# The median absolute deviation value of the Gumbel distribution

The Gumbel distribution is not only a useful model in the extreme value theory, but it’s also a nice example of a slightly right-skewed distribution (skewness $$\approx 1.14$$). Here is its density plot:

In some of my statistical experiments, I like to use the Gumbel distribution as a sample generator for hypothesis checking or unit tests. I also prefer the median absolute deviation (MAD) over the standard deviation as a measure of dispersion because it’s more robust in the case of non-parametric distributions.

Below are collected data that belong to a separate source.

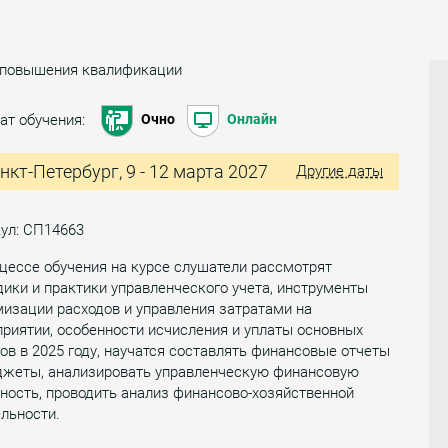
 повышения квалификации
ат обучения:
Очно
Онлайн
нкт-Петербург, 9 - 12 марта 2027
Другие даты
ул: СП14663
цессе обучения на курсе слушатели рассмотрят
ики и практики управленческого учета, инструменты
изации расходов и управления затратами на
риятии, особенности исчисления и уплаты основных
ов в 2025 году, научатся составлять финансовые отчеты
джеты, анализировать управленческую финансовую
ность, проводить анализ финансово-хозяйственной
льности.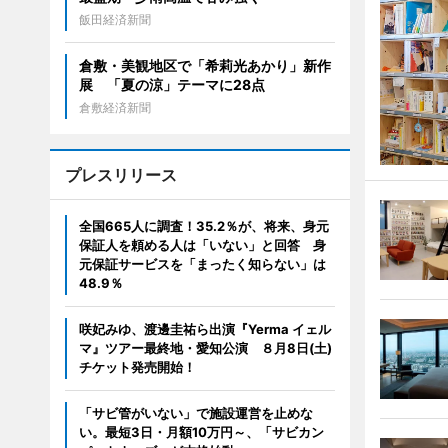
飯田経済新聞
倉敷・美観地区で「希莉光あかり」新作
展 「夏の涼」テーマに28点
倉敷経済新聞
プレスリリース
全国665人に調査！35.2％が、将来、身元
保証人を頼める人は「いない」と回答 身
元保証サービスを「まったく知らない」は
48.9％
咲妃みゆ、渡邊圭祐ら出演『Yerma イェル
マ』ツアー最終地・愛知公演 ８月8日(土)
チケット発売開始！
「サビ管がいない」で施設運営を止めな
い。最短3日・月額10万円～、「サビカン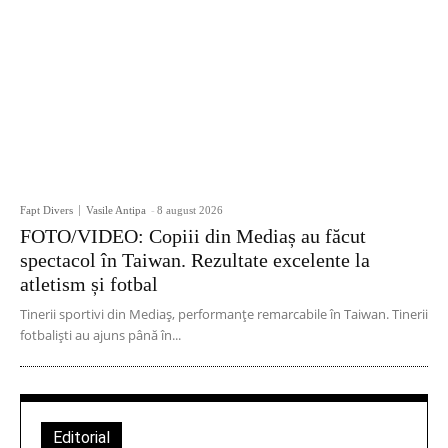
Fapt Divers
Vasile Antipa
-
8 august 2026
FOTO/VIDEO: Copiii din Mediaș au făcut
spectacol în Taiwan. Rezultate excelente la
atletism și fotbal
Tinerii sportivi din Mediaș, performanțe remarcabile în Taiwan. Tinerii
fotbaliști au ajuns până în...
Editorial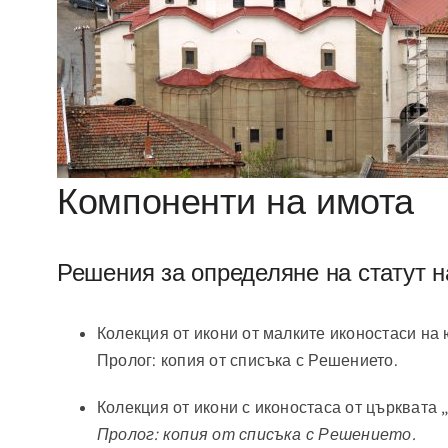
Компоненти на имота
Решения за определяне на статут н
Колекция от икони от малките иконостаси на 
Пролог: копия от списъка с Решението.
Колекция от икони с иконостаса от църквата 
Пролог: копия от списъка с Решението.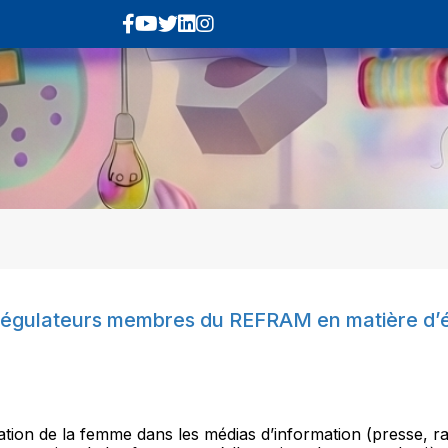
s régulateurs membres du REFRAM en matière d
ion de la femme dans les médias d’information (presse, rad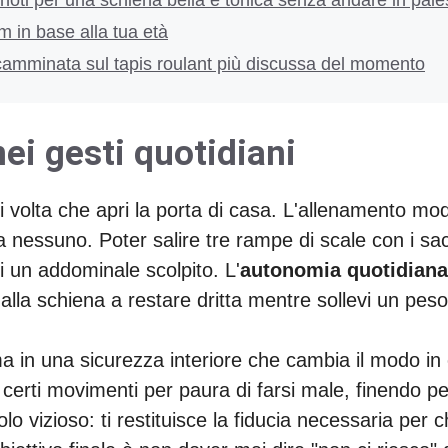
 in base alla tua età
camminata sul tapis roulant più discussa del momento
ei gesti quotidiani
ni volta che apri la porta di casa. L'allenamento mo
essuno. Poter salire tre rampe di scale con i sacc
 un addominale scolpito. L'
autonomia quotidiana
lla schiena a restare dritta mentre sollevi un peso
a in una sicurezza interiore che cambia il modo in 
 certi movimenti per paura di farsi male, finendo p
 vizioso: ti restituisce la fiducia necessaria per c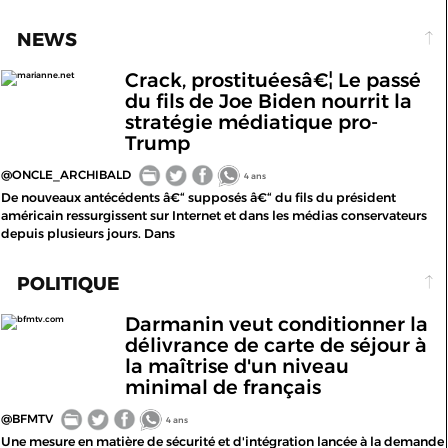
NEWS
Crack, prostituéesâ€¦ Le passé
marianne.net
du fils de Joe Biden nourrit la
stratégie médiatique pro-
Trump
@ONCLE_ARCHIBALD
4 ans
De nouveaux antécédents â€“ supposés â€“ du fils du président
américain ressurgissent sur Internet et dans les médias conservateurs
depuis plusieurs jours. Dans
POLITIQUE
Darmanin veut conditionner la
bfmtv.com
délivrance de carte de séjour à
la maîtrise d'un niveau
minimal de français
@BFMTV
4 ans
Une mesure en matière de sécurité et d'intégration lancée à la demande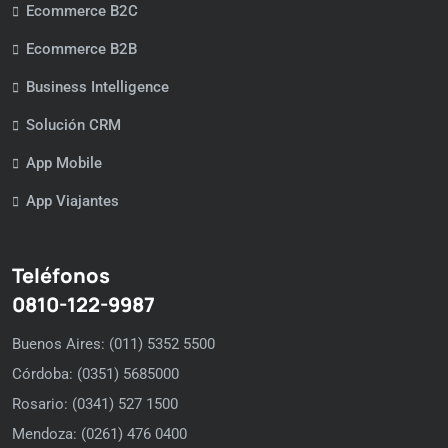
Ecommerce B2C
Ecommerce B2B
Business Intelligence
Solución CRM
App Mobile
App Viajantes
Teléfonos
0810-122-9987
Buenos Aires: (011) 5352 5500
Córdoba: (0351) 5685000
Rosario: (0341) 527 1500
Mendoza: (0261) 476 0400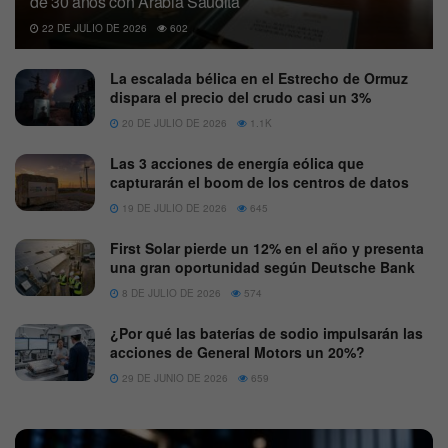
de 30 años con Arabia Saudita
22 DE JULIO DE 2026
602
La escalada bélica en el Estrecho de Ormuz
dispara el precio del crudo casi un 3%
20 DE JULIO DE 2026
1.1K
Las 3 acciones de energía eólica que
capturarán el boom de los centros de datos
19 DE JULIO DE 2026
645
First Solar pierde un 12% en el año y presenta
una gran oportunidad según Deutsche Bank
8 DE JULIO DE 2026
574
¿Por qué las baterías de sodio impulsarán las
acciones de General Motors un 20%?
29 DE JUNIO DE 2026
659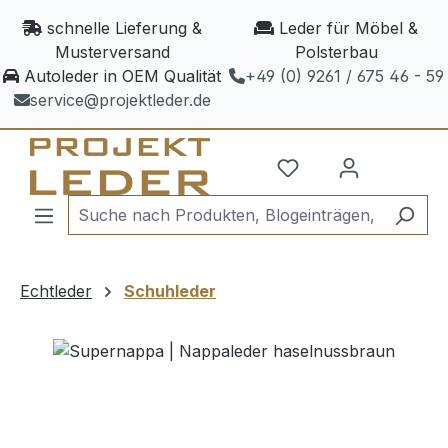
Zum Hauptinhalt springen
schnelle Lieferung &
Leder für Möbel &
Musterversand
Polsterbau
Autoleder in OEM Qualität
+49 (0) 9261 / 675 46 - 59
service@projektleder.de
Echtleder
Schuhleder
Bildergalerie überspringen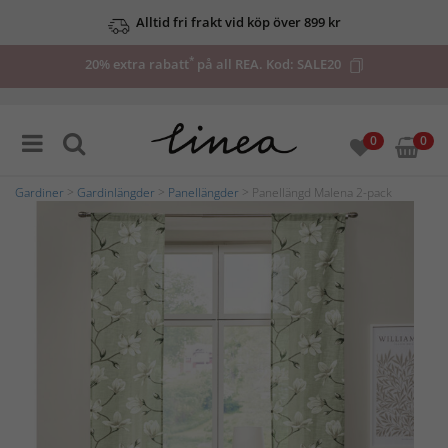
Alltid fri frakt vid köp över 899 kr
*
20% extra rabatt
på all REA. Kod:
SALE20
0
0
Gardiner
>
Gardinlängder
>
Panellängder
> Panellängd Malena 2-pack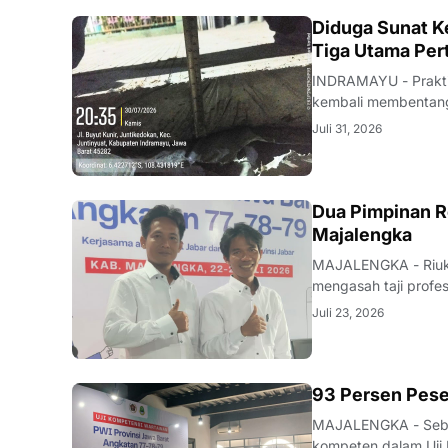
KRIMINAL
Diduga Sunat Ke
Tiga Utama Per
INDRAMAYU - Praktik
kembali membentang 
Desa Juntikedokan I
Juli 31, 2026
ditemukannya indika
Dua Pimpinan R
Majalengka
MAJALENGKA - Riuk d
mengasah taji profe
nakhoda redaksi pun
Juli 23, 2026
mutu karya jurnalisti
93 Persen Pese
MAJALENGKA - Seban
kompeten dalam Uji 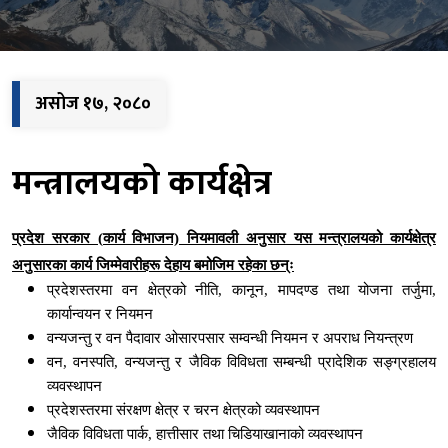
असोज १७, २०८०
मन्त्रालयको कार्यक्षेत्र
प्रदेश सरकार (कार्य विभाजन) नियमावली अनुसार यस मन्त्रालयको कार्यक्षेत्र
अनुसारका कार्य जिम्मेवारीहरू देहाय बमोजिम रहेका छन्ः
प्रदेशस्तरमा वन क्षेत्रको नीति
,
कानून
,
मापदण्ड तथा योजना तर्जुमा
,
कार्यान्वयन र नियमन
वन्यजन्तु र वन पैदावार ओसारपसार सम्वन्धी नियमन र अपराध नियन्त्रण
वन
,
वनस्पति
,
वन्यजन्तु र जैविक विविधता सम्बन्धी प्रादेशिक सङ्ग्रहालय
व्यवस्थापन
प्रदेशस्तरमा संरक्षण क्षेत्र र चरन क्षेत्रको व्यवस्थापन
जैविक विविधता पार्क
,
हात्तीसार तथा चिडियाखानाको व्यवस्थापन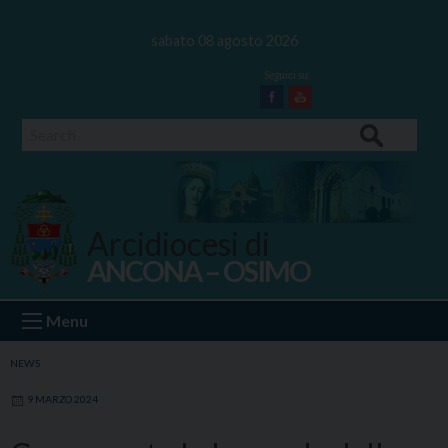
Skip
to
sabato 08 agosto 2026
content
Facebook
Youtube
Search
Arcidiocesi di
ANCONA – OSIMO
Ancona Osimo
Menu
NEWS
9 MARZO 2024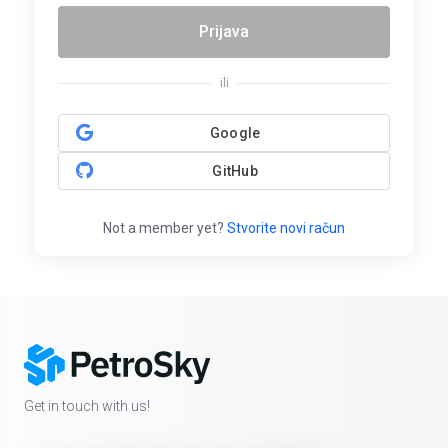
Prijava
ili
Google
GitHub
Not a member yet?
Stvorite novi račun
Get in touch with us!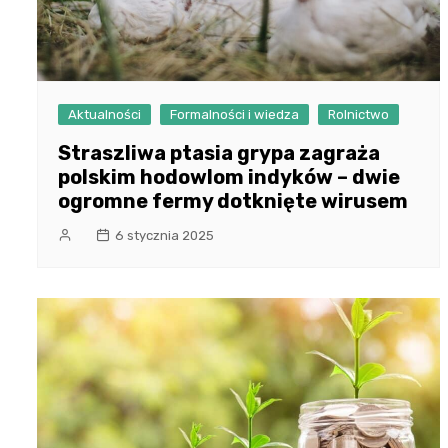
Aktualności
Formalności i wiedza
Rolnictwo
Straszliwa ptasia grypa zagraża
polskim hodowlom indyków – dwie
ogromne fermy dotknięte wirusem
6 stycznia 2025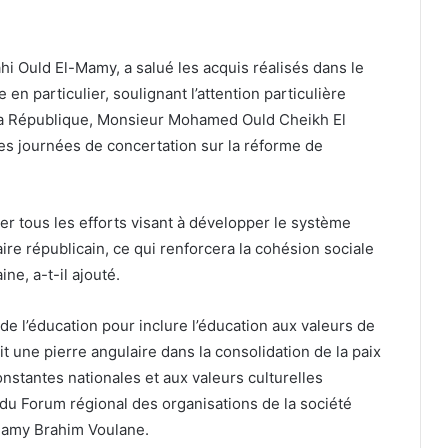
ahi Ould El-Mamy, a salué les acquis réalisés dans le
 en particulier, soulignant l’attention particulière
 la République, Monsieur Mohamed Ould Cheikh El
es journées de concertation sur la réforme de
r tous les efforts visant à développer le système
ire républicain, ce qui renforcera la cohésion sociale
ne, a-t-il ajouté.
 de l’éducation pour inclure l’éducation aux valeurs de
it une pierre angulaire dans la consolidation de la paix
onstantes nationales et aux valeurs culturelles
 du Forum régional des organisations de la société
l Mamy Brahim Voulane.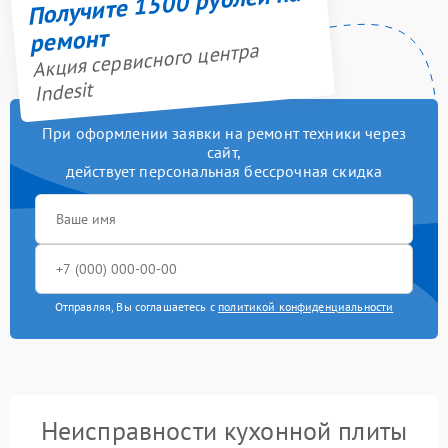
Получите 1500 рублей на
ремонт
Акция сервисного центра
Indesit
При оформлении заявки на ремонт техники через
сайт,
действует персональная бессрочная скидка
Отправляя, Вы соглашаетесь с
политикой конфиденциальности
Неисправности кухонной плиты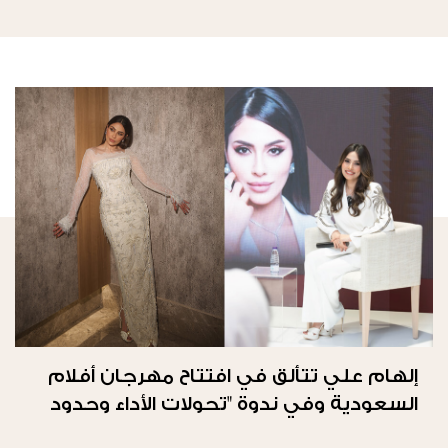
إلهام علي تتألق في افتتاح مهرجان أفلام
السعودية وفي ندوة "تحولات الأداء وحدود
الحرية"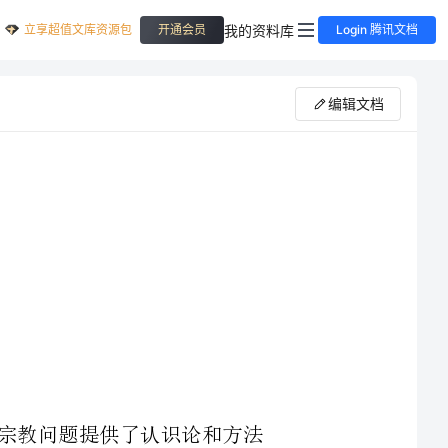
立享超值文库资源包
我的资料库
开通会员
Login 腾讯文档
编辑文档
为我们认识宗教问题提供了认识论和方法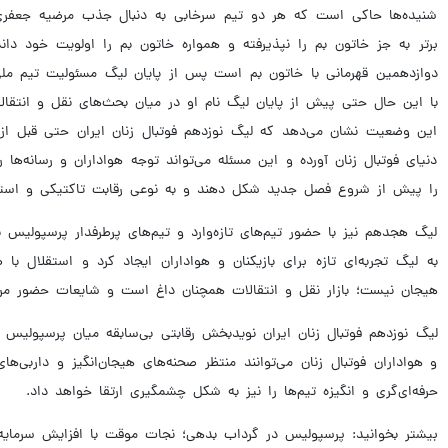
شنیده‌ها حاکی است که هر دو تیم سرخابی به دنبال جذب مرضیه جعفری
برتر به جز خاتون بم را نپذیرفته و همواره خاتون بم را اولویت خود دا
دوازدهمین قهرمانی با خاتون بم است پس از پایان لیگ مسئولیت تیم ملی 
با این حال حتی پیش از پایان لیگ نام او در میان بحث‌های نقل و انتقا
این وضعیت نشان می‌دهد که لیگ نوزدهم فوتبال زنان ایران حتی قبل از 
دنیای فوتبال زنان آورده و این مسئله می‌تواند توجه هواداران و رسانه‌ها
را پیش از شروع فصل جدید شکل دهند و به نوعی رقابت تاکتیکی و اس
لیگ هجدهم نیز با حضور تیم‌های تازه‌وارد و تیم‌های پرطرفدار پرسپولیس
به لیگ تجربه‌ای تازه برای بازیکنان و هواداران ایجاد کرد و استقلال 
هیجان نیست؛ بازار نقل و انتقالات همچنان داغ است و شایعات حضور مربیا
لیگ نوزدهم فوتبال زنان ایران نویدبخش رقابتی بی‌سابقه میان پرسپولیس
و هواداران فوتبال زنان می‌توانند منتظر صحنه‌های هیجان‌انگیز و داربی
حرفه‌ای‌گری و انگیزه تیم‌ها را نیز به شکل چشمگیری ارتقا خواهد داد.
بیشتر بخوانید: پرسپولیس در گرداب بدهی؛ نجات موقت با افزایش سرمایه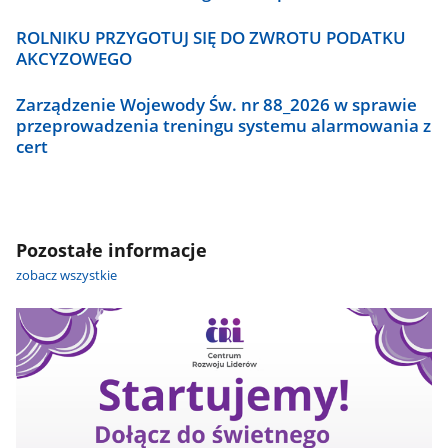
ROLNIKU PRZYGOTUJ SIĘ DO ZWROTU PODATKU
AKCYZOWEGO
Zarządzenie Wojewody Św. nr 88_2026 w sprawie
przeprowadzenia treningu systemu alarmowania z
cert
Pozostałe informacje
zobacz wszystkie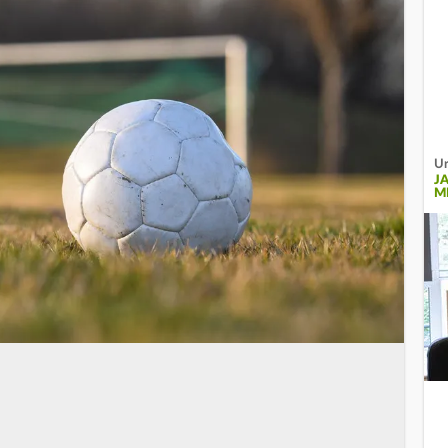
Ur
J
M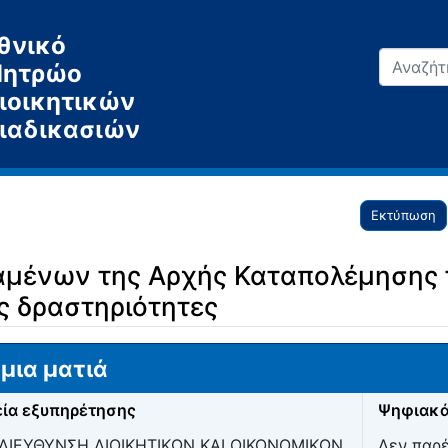
θνικό
ητρώο
ιοικητικών
ιαδικασιών
Εκτύπωση
αμένων της Αρχής Καταπολέμησης 
ς δραστηριότητες
μια ματιά
ία εξυπηρέτησης
Ψηφιακά
ΔΙΕΥΘΥΝΣΗ ΔΙΟΙΚΗΤΙΚΩΝ ΚΑΙ ΟΙΚΟΝΟΜΙΚΩΝ
Δεν παρ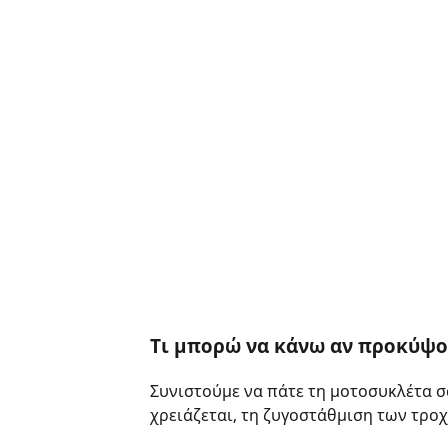
Τι μπορώ να κάνω αν προκύψου
Συνιστούμε να πάτε τη μοτοσυκλέτα σ
χρειάζεται, τη ζυγοστάθμιση των τρο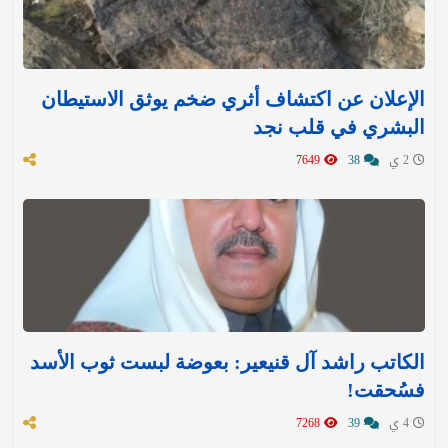
الإعلان عن اكتشاف أثري ضخم يوثق الاستيطان
البشري في قلب نجد
2 ي
38
7649
الكاتب راشد آل قنيعير: بعوضة لبست ثوب الأسد
فسُحقت!
4 ي
39
7268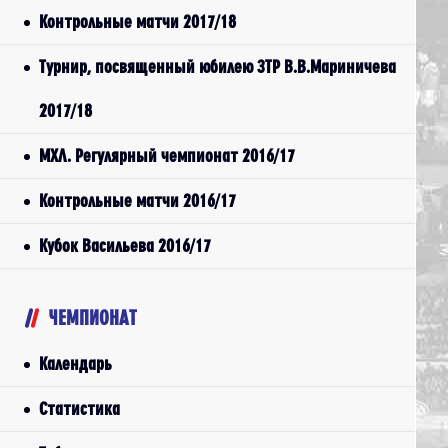
Контрольные матчи 2017/18
Турнир, посвященный юбилею ЗТР В.В.Мариничева
2017/18
МХЛ. Регулярный чемпионат 2016/17
Контрольные матчи 2016/17
Кубок Васильева 2016/17
ЧЕМПИОНАТ
Календарь
Статистика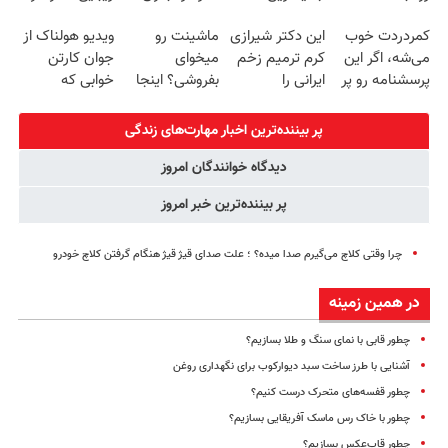
میکنه
فناوری اروپا،
جراحی و دوره
برگردون
کمردردت خوب
این دکتر شیرازی
ماشینت رو
ویدیو هولناک از
خرید40%تخفیف
سبک و مقاوم |
نقاهت
(40%off)
می‌شه، اگر این
کرم ترمیم زخم
میخوای
جوان کارتن
پرداخت قسطی
پرسشنامه رو پر
ایرانی را
بفروشی؟ اینجا
خوابی که
کنی!!
ساخت!!!
یک روزه برات
میلیاردر شد.
میفروشه
آموزش رایگان
پر بیننده‌ترین اخبار مهارت‌های زندگی
دیدگاه خوانندگان امروز
پر بیننده‌ترین خبر امروز
چرا وقتی کلاچ می‌گیرم صدا میده؟ ؛ علت صدای قیژ قیژ هنگام گرفتن کلاچ خودرو
در همین زمینه
چطور قابی با نمای سنگ و طلا بسازیم؟
آشنایی با طرز ساخت سبد دیوارکوب برای نگهداری روغن‌
چطور قفسه‌های متحرک درست کنیم؟
چطور با خاک رس ماسک‌ آفریقایی بسازیم؟
چطور قاب‌عکس بسازیم؟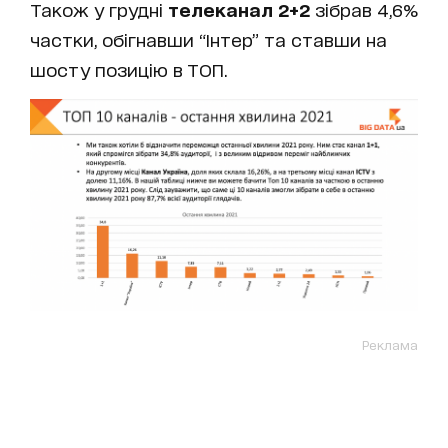
Також у грудні
телеканал 2+2
зібрав 4,6%
частки, обігнавши “Інтер” та ставши на
шосту позицію в ТОП.
Реклама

Numerical hypothesis verification often requires the exact value of the median absolute deviation of the original distribution. I didn’t find this value in the reference tables, so I decided to do another exercise and derive it myself. In this post, you will find a short derivation and the result (spoiler: the exact value is 0.767049251325708 * β). The general approach of the MAD derivation is common for most distributions, so it can be easily reused.

### General approach

The median absolute deviation of a sample has a simple definition:

$\mathcal{MAD}_0 = \textrm{Median}(|x_i - \textrm{Median}(x_i)|).$

The exact formula for the distribution looks similar:

$\mathcal{MAD}_0 = \textrm{Median}(|X - \textrm{Median}(X)|).$

It’s convenient to use a scaled version of MAD in many practical cases to make it a consistent estimator for the standard deviation estimation. It’s often denoted as $$\mathcal{MAD}$$ without any clarification. To avoid misinterpretation and highlight that we are working with a non-scaled version of MAD, we denote it as $$\mathcal{MAD}_0$$ instead of just $$\mathcal{MAD}$$.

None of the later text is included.